Strong ringgit hits SLP's earnings
PETALING JAYA : Analysts say that SLP Resources Bhd 's latest financial results have come in below expectations.
SLP Resources reported its results for the first half ended June 30 (1H25) last week.
Kenanga Research said the plastic packaging manufacturer's 1H25 results accounted for only 35% of its full-year forecast.
The research house, which downgraded its rating for SLP Resources to 'market perform', said the group's performance, especially in the domestic market, was weaker than expected.
'Hence, we cut our earnings forecasts for this year and next by 29% and 13%, respectively, and we trim our dividend forecasts to 4.25 sen and 4.5 sen from 4.8 sen and five sen, respectively,' the research house said.
SLP Resources recorded net profit of RM5.5mil in 1H25, translating to basic earnings per share of 1.58 sen. This was a decline from RM8.2mil in 1H24.
Meanwhile, revenue for 1H25 dipped by 2% year-on-year to RM80.9mil, as higher export sales were largely offset by less favourable exchange rates and a weaker contribution from domestic manufacturing.
The company was also burdened by an increase in operating costs from the higher national minimum wage that took effect in February.
For its second quarter (2Q25), SLP Resources recorded revenue of RM39.8mil, a decline from RM41.7mil in the same quarter a year ago.
Net profit for the quarter tumbled 46.4% year-on-year to RM1.7mil.
Kenanga Research pointed out that the group's performance in 1H25 was mainly due to less favourable exchange rates, with ringgit strengthening more than expected against the US dollar by around 3% compared with the preceding quarter.
'The group's performance was also attributable to increased competition as certain competitors redirected their attention from the export sector in response to US tariffs,' Kenanga Research said.
Going forward, the research house said it expects the group to continue facing unfavourable foreign-exchange rates in 2H25 that will suppress profit margins as export sales in the manufacturing segment contribute more than 50% of revenue.
'While Japanese orders for kitchen and rubbish bags were steady as buoyant tourism helped support overall demand for packaging, we expect demand for SLP Resources' plastic packaging products in Malaysia to remain challenging on tariff disruptions and intensifying competition despite minimal direct impact from US tariffs, given that its exports to the United States made up less than 3% of its total revenue,' the research house added.
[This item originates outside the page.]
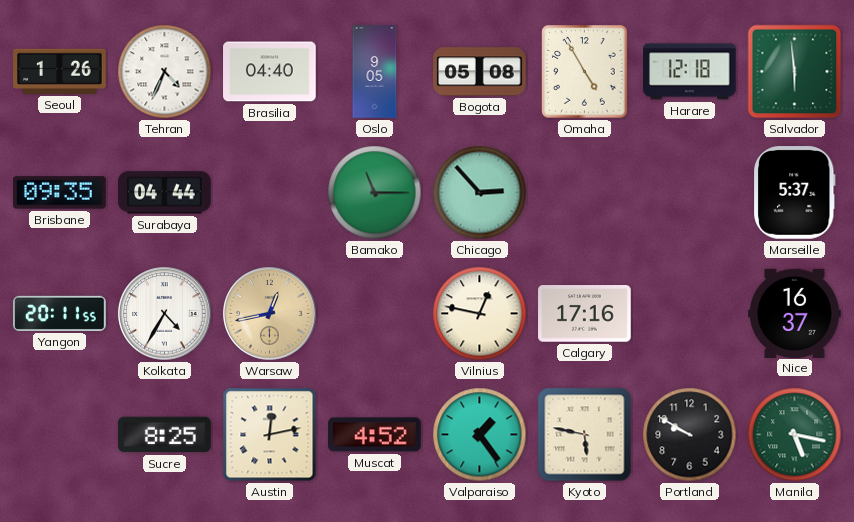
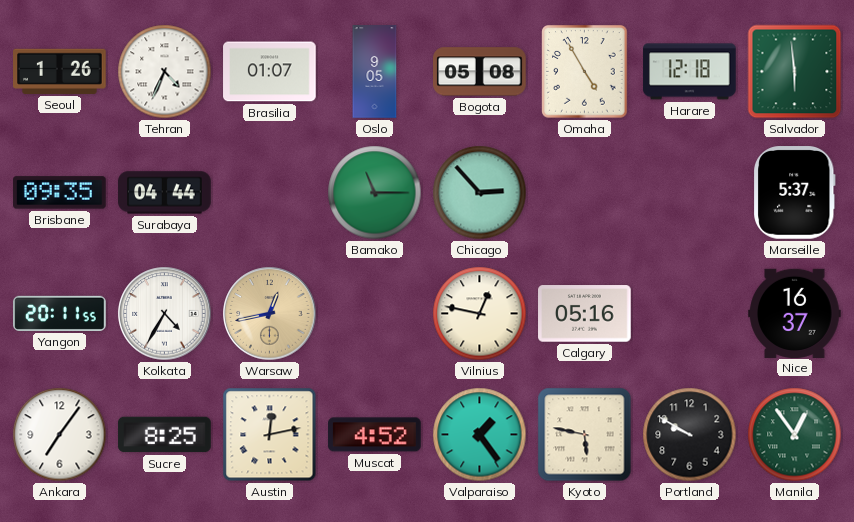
Brasilia: 04:40 -> 01:07
Calgary: 17:16 -> 05:16
Ankara: none -> 7:06
Manila: 5:17 -> 12:54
Kenanga Research said overall, after some weakness with its Japanese exports in 2023, orders have recovered following a recent marketing push which SLP Resources is continuing.
Hence, it expects Japan to remain the largest export market for SLP Resources, accounting for 30% to 40% of its sales of plastic packaging.
The move away from fashion bags in Australia and New Zealand has shrunk exports but SLP Resources has been studying and tapping into new opportunities there to recover orders.
'The earnings catalyst for SLP Resources remains the ongoing progress on developing new lines for the components of medical-related devices, which command better margins, for international clients. Management aims to reach finalisation in 1Q26,' Kenanga Research said.
The research house, which has a target price of 89 sen for SLP Resources, favours the group for its focus on high-margin, less commoditised segments, robust cash flows and a strong balance sheet as well as upcoming ventures into the higher-margin medical device components.